Is there any official source that could confirms if Fable (or Mythos) is parallelized test-time compute (like GPT 5.5 Pro) or sparse Mixture-of-Experts (MoE) transformer combined with a multi-agent, inference-time compute scaling architecture (Gemini 3.1 Deep Think)?
https://deepclause.substack.com/p/how-to-make-small-models-p...
There's also the concept of "smart routing" requests based on some heuristics / embeddings. You'd get "simple" tasks handled by smaller (cheaper) models and use a bigger model to curate / sort / merge the results.
There's a lot of things to try here. I wouldn't personally pay for this service, but I don't think it's "a joke"...
https://news.ycombinator.com/item?id=44630724
They randomly alternated between frontier LLMs and got a massive boost to performance on cybersecurity tasks.
If cost becomes an even bigger problem being able to choose "best performance possible" or "strong but cost effective" will be useful.
OAI/ANT can subsidize their own subscriptions, so it’s hard to compete there.
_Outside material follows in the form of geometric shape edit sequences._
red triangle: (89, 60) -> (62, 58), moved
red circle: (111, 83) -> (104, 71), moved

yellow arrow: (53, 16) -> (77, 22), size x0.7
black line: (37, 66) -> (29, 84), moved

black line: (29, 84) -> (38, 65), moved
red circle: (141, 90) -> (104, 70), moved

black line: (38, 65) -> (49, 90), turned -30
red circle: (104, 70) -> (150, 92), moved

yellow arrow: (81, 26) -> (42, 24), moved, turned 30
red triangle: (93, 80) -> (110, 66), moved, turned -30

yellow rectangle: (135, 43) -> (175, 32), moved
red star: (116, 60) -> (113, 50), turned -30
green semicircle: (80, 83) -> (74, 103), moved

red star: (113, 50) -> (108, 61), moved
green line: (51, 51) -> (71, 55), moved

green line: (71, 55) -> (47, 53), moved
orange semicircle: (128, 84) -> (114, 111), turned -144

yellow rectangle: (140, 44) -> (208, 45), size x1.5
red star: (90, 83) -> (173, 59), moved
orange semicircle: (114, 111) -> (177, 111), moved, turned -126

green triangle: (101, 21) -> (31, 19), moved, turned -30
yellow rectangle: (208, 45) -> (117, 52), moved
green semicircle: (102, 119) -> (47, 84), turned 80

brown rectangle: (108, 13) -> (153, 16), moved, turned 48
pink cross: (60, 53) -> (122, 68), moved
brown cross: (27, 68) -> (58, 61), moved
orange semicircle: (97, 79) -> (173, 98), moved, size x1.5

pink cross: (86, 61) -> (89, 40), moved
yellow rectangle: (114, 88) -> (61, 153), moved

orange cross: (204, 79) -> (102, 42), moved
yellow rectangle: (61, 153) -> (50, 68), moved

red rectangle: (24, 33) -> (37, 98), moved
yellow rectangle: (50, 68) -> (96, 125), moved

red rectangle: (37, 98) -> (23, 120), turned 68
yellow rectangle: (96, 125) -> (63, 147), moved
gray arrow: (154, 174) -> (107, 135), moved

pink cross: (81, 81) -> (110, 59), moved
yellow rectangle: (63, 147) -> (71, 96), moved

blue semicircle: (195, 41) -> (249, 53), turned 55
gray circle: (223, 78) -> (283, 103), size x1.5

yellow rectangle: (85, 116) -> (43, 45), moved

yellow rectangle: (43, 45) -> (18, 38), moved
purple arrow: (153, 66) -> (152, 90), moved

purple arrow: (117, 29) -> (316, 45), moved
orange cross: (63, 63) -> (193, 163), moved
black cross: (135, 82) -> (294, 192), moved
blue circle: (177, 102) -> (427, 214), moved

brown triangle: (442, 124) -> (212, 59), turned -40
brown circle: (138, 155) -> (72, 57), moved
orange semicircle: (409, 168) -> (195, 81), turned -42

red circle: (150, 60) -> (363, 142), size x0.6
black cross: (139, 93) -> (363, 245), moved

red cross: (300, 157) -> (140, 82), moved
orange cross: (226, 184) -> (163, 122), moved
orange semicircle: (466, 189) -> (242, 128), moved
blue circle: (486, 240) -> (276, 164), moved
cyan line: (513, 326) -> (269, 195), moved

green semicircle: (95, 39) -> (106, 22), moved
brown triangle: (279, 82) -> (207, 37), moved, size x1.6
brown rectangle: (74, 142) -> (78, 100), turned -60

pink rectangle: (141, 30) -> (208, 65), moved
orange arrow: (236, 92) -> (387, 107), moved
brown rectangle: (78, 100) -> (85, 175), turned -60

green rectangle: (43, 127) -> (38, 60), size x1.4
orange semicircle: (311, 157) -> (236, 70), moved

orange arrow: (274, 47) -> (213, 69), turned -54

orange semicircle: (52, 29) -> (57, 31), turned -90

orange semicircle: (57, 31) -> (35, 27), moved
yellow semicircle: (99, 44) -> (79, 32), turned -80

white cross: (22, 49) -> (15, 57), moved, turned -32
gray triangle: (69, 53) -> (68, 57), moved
But the results I got from fugu-ultra were impressive.
Personally I prefer understanding the dimensions and the interplay and controlling it though can see why openrouter and others are now offering this a solved solution.
Just be careful when you start outsourcing too much of your intelligence needs to a blackbox.
Do you not worry about giving away your most intimate data to for-profit companies who have not signed to protect your data in a dignified fashion?
This is ask a special orchestrator they built, which is in front of a bunch of models, which model would suit the request best.
Regular Fugu seems to be just "pick the best model and route the request there"
Fugu Ultra can generate like a little mini workflow/plan instead to achieve a result
1. Ask GPT to derive the math. 2. Ask Opus to check for implementation/security issues. 3. Ask Gemini to synthesize or resolve disagreement. 4. Return final answer.
I could be wrong but seems to be that at a glance, so I think it's more dynamic than OpenRouter Fusion.
https://www.databricks.com/blog/introducing-omnigent-meta-ha...
> So basically... openrouter
:skull:
i now really wonder how many people of the public understood my thesis defense lol
After a few months of spending money on the best frontier models, now I am spending time using DeepSeek v4 flash as my workhorse, and flipping to more capable (but still very inexpensive) open models on an as-needed basis. We all make our own tool selection decisions, but for me, I feel happier and enjoy working more following the very fast response and ultra low cost path.
At least, for the initial data gathering phase. You'd probably want a sequence of progressively larger models to filter it.
Have you guys tested it on anything other than research?